Support #23050
closedPG doesn't move to down state in replica pool
0%
Description
Hello,
Environment used - 3 node cluster
Replication - 3
#ceph osd pool ls detail
pool 16 'cdvr_ec' replicated size 3 min_size 2 crush_rule 0 object_hash rjenkins pg_num 1024 pgp_num 1024 last_change 2119 flags hashpspool stripe_width 0 application freeform
Scenario :
1. For a specific PG (example 16.29e) i have stopped all respective OSDs.
[root@pl12-cn1 ~]# ceph pg dump | grep 16.29e dumped all 16.29e 0 0 0 0 0 0 0 0 active+clean 2018-02-20 10:06:54.392885 0'0 2241:89 [15,6,28] 15 [15,6,28] 15 0'0 2018-02-20 06:02:53.117922 0'0 2018-02-20 06:02:53.117922 [root@pl12-cn1 ~]#
cluster: id: c36fb424-038a-4c38-84a4-1469481ad5c8 health: HEALTH_WARN 3 osds down Reduced data availability: 4 pgs inactive Degraded data redundancy: 140 pgs unclean, 230 pgs degraded services: mon: 3 daemons, quorum pl12-cn1,pl12-cn2,pl12-cn3 mgr: pl12-cn3(active), standbys: pl12-cn1, pl12-cn2 osd: 36 osds: 33 up, 36 in data: pools: 1 pools, 1024 pgs objects: 0 objects, 0 bytes usage: 41063 MB used, 196 TB / 196 TB avail pgs: 1.465% pgs not active 794 active+clean 215 active+undersized+degraded 13 undersized+degraded+peered 2 stale+undersized+degraded+peered
2. After stopping all 3 OSDs (replica 3) i can see the respective pg is marked as stale. No PG is marked as down.
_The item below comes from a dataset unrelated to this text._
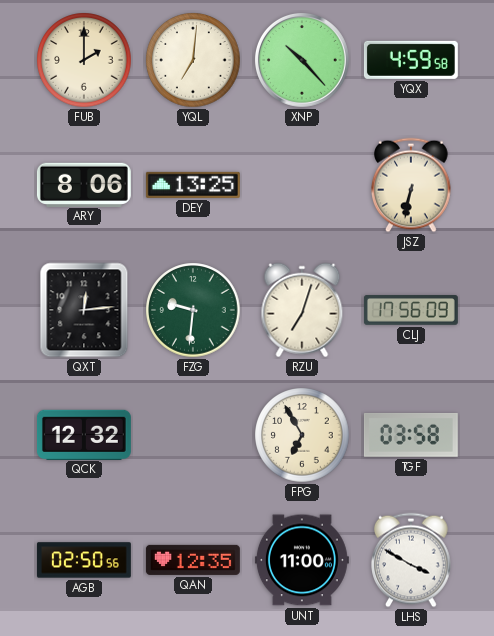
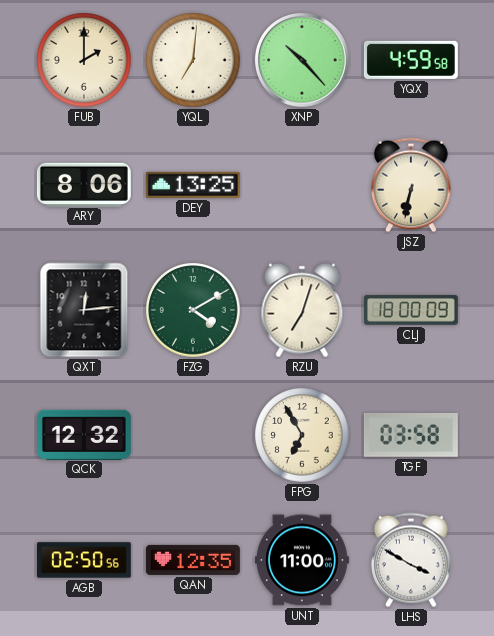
FZG: 9:31 -> 4:10
CLJ: 17:56 -> 18:00
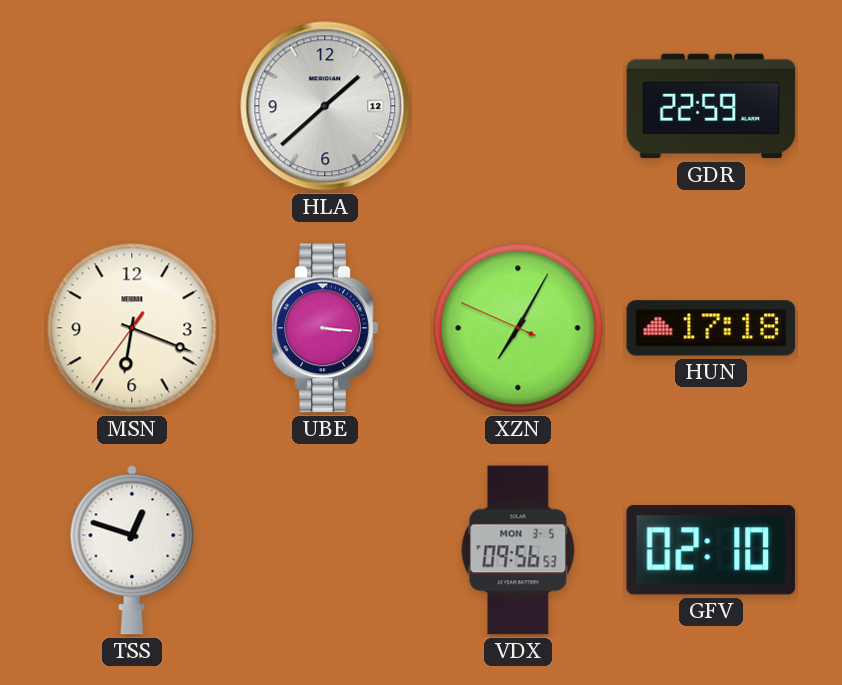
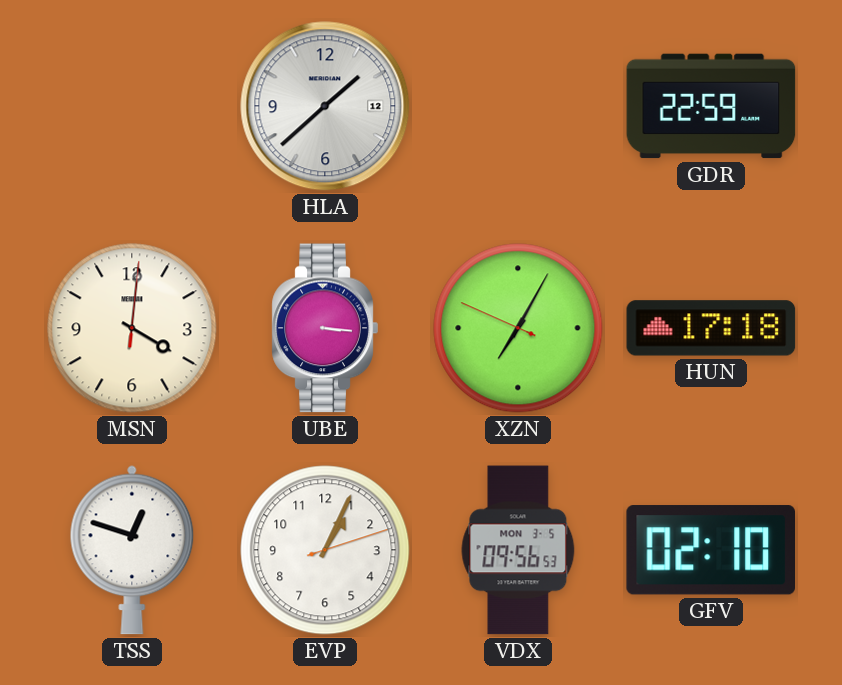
MSN: 6:18 -> 4:01
EVP: none -> 1:04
OSd.28 was stopped as last.
[root@pl12-cn1 ~]# ceph pg dump | grep 16.29e dumped all 16.29e 0 0 0 0 0 0 0 0 stale+undersized+degraded+peered 2018-02-20 10:00:44.999756 0'0 2233:80 [28] 28 [28] 28 0'0 2018-02-20 06:02:53.117922 0'0 2018-02-20 06:02:53.117922
3. I stopped more OSDs across all nodes and i see the same behavior. PGs are marked as stale but not down.
cluster:
id: c36fb424-038a-4c38-84a4-1469481ad5c8
health: HEALTH_WARN
18 osds down
Reduced data availability: 431 pgs inactive, 72 pgs stale
Degraded data redundancy: 861 pgs unclean, 889 pgs degraded, 708 pgs undersized
services:
mon: 3 daemons, quorum pl12-cn1,pl12-cn2,pl12-cn3
mgr: pl12-cn3(active), standbys: pl12-cn1, pl12-cn2
osd: 36 osds: 18 up, 36 in
data:
pools: 1 pools, 1024 pgs
objects: 0 objects, 0 bytes
usage: 40739 MB used, 196 TB / 196 TB avail
pgs: 47.363% pgs not active
404 active+undersized+degraded
360 undersized+degraded+peered
135 active+clean
125 stale+undersized+degraded+peered
For a replica pool, do we not expect to see PGs with down status?
Updated by Nokia ceph-users about 6 years ago
Please let me know of the required logs/info to be added if any.
Updated by Josh Durgin about 6 years ago
- Tracker changed from Bug to Support
- Project changed from Ceph to RADOS
- Status changed from New to Closed
'stale' means there haven't been any reports from the primary in a while. Since there's no osd to report the status of a pg, these stay stale.